START SOURCE DATA
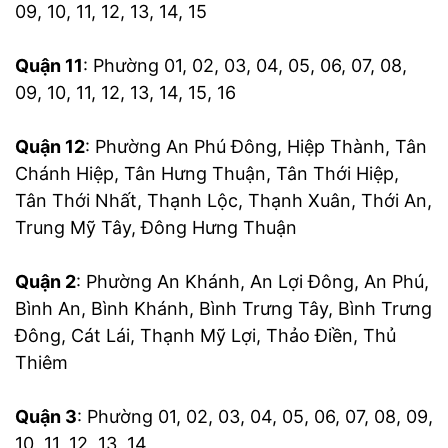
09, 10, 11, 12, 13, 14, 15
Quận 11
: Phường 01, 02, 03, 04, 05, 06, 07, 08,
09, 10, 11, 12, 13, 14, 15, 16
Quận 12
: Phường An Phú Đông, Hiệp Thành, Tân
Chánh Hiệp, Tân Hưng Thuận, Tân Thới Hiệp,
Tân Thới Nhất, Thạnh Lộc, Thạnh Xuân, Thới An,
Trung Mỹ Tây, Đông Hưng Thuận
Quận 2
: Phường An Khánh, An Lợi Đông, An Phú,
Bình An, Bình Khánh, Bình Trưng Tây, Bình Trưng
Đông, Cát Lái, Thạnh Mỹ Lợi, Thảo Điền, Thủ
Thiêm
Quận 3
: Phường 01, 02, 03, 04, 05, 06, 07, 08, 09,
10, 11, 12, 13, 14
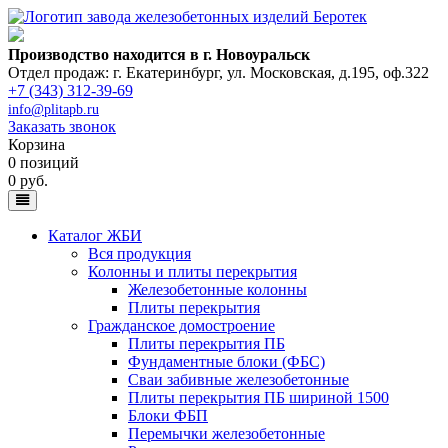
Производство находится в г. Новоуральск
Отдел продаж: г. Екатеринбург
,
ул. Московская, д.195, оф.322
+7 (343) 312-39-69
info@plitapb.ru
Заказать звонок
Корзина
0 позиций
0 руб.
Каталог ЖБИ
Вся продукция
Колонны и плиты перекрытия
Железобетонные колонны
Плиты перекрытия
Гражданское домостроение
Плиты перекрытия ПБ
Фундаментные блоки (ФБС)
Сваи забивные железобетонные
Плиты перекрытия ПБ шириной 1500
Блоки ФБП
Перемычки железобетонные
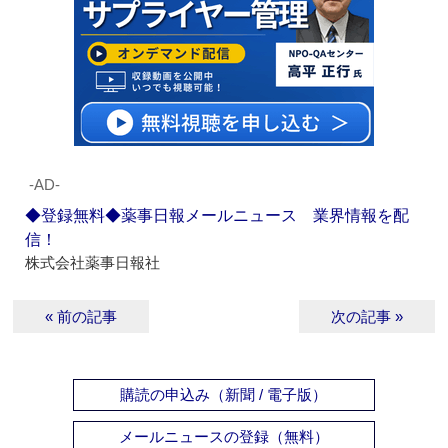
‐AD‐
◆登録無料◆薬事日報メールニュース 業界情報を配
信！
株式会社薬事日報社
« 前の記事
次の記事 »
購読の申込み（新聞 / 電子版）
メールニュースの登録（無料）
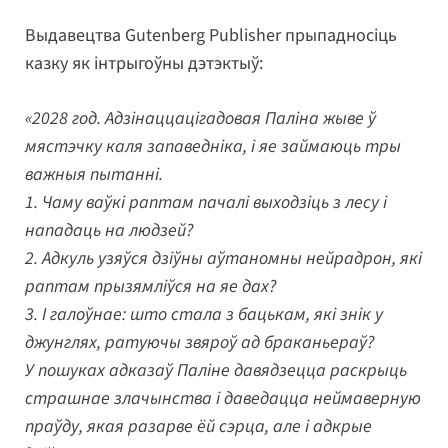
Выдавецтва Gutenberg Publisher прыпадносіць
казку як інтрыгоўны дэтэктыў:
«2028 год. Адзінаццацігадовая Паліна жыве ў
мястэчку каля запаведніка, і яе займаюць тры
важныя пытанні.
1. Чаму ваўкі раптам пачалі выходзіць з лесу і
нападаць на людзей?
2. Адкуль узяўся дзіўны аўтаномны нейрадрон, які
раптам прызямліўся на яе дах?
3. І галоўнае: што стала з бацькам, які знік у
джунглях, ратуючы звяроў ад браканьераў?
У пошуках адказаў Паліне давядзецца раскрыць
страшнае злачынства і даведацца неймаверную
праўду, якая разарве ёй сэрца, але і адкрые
END SOURCE DATA
START SOURCE DATA
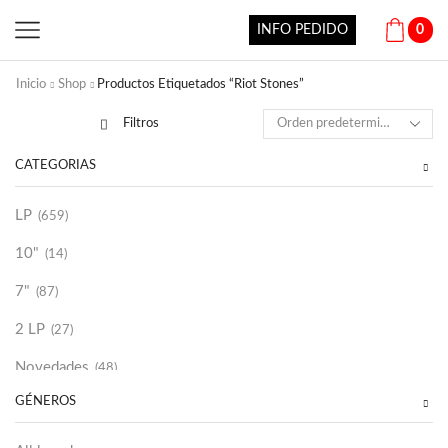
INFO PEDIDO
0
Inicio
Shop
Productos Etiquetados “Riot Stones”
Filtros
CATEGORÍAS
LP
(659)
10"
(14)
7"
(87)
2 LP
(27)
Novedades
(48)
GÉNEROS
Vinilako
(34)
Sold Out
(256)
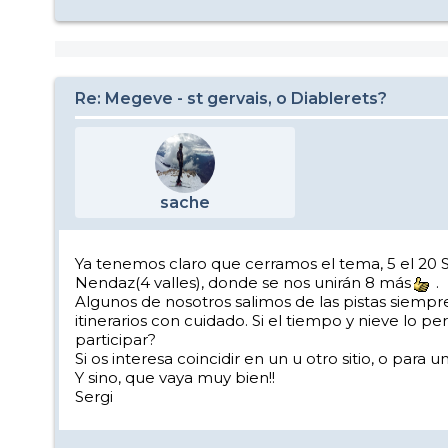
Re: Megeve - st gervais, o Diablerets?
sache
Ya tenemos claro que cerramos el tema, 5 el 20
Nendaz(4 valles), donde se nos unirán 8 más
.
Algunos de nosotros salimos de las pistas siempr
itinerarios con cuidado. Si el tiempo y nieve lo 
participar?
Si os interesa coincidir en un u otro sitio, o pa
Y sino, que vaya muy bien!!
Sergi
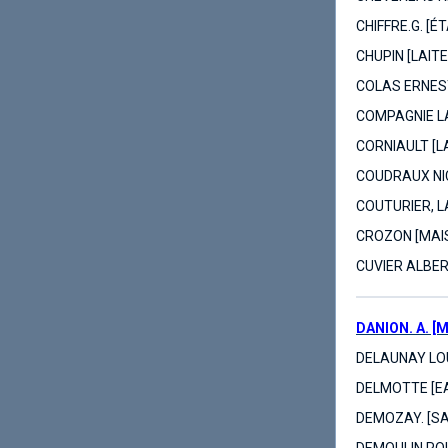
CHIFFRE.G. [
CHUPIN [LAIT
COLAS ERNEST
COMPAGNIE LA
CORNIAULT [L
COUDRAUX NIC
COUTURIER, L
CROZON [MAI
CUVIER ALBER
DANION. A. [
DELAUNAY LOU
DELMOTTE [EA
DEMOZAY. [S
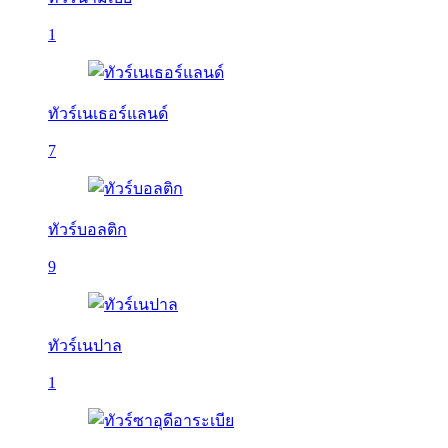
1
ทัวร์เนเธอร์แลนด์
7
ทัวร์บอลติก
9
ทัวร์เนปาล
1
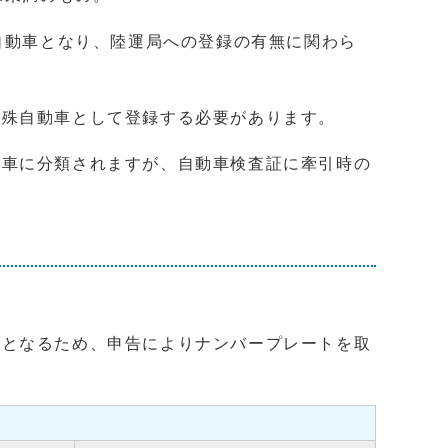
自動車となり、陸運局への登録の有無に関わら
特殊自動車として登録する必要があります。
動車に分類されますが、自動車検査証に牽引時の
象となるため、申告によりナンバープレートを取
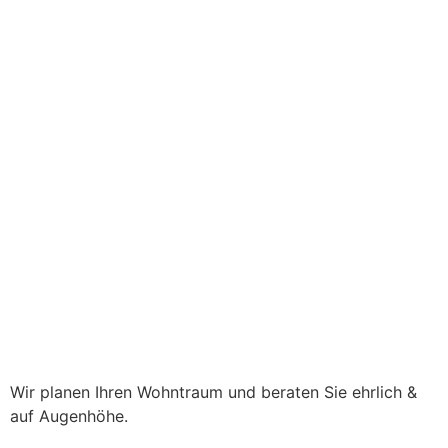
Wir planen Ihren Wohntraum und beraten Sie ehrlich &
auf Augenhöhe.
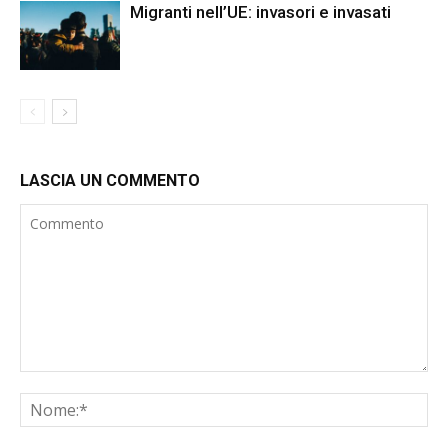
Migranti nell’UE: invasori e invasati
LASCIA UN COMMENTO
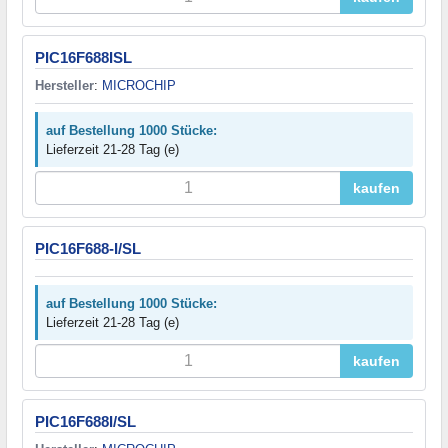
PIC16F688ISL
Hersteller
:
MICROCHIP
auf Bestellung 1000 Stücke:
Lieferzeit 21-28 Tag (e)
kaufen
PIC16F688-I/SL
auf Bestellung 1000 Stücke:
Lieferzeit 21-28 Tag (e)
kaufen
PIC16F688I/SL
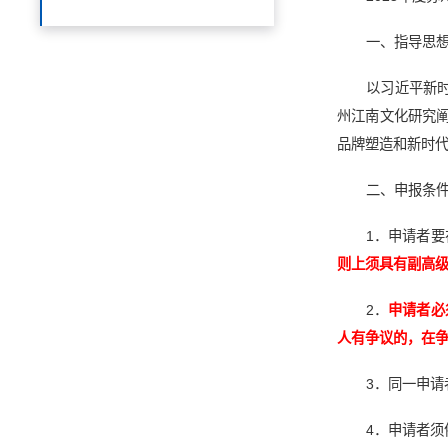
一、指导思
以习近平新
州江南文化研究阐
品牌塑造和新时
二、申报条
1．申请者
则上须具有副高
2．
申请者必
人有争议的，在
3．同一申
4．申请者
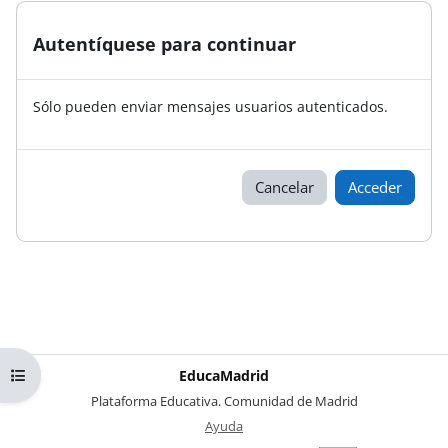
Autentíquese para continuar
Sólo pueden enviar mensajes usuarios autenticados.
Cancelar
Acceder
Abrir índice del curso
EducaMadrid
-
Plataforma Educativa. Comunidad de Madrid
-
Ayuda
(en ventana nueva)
END SOURCE DATA
START SOURCE DATA
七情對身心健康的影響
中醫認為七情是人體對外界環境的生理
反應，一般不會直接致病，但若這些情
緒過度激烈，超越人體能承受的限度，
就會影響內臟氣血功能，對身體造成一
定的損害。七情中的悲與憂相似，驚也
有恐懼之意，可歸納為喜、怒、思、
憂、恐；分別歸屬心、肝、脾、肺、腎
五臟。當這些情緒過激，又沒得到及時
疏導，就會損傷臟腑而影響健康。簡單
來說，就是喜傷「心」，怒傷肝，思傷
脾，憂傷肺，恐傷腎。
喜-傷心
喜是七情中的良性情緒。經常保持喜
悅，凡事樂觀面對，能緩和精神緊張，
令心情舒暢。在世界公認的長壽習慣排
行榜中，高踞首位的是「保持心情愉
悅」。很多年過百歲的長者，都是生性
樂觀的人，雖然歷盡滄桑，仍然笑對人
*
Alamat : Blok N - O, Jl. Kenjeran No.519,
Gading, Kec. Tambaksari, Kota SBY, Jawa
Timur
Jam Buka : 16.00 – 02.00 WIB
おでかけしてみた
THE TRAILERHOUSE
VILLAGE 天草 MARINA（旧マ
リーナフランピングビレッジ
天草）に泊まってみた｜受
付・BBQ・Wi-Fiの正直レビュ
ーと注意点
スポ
END SOURCE DATA
▶ _AIM OF THE TASK_
Each line of the data in which the string "Thới" appears needs to be copied.

▶ _RESPONSE_
Chánh Hiệp, Tân Hưng Thuận, Tân Thới Hiệp,
Tân Thới Nhất, Thạnh Lộc, Thạnh Xuân, Thới An,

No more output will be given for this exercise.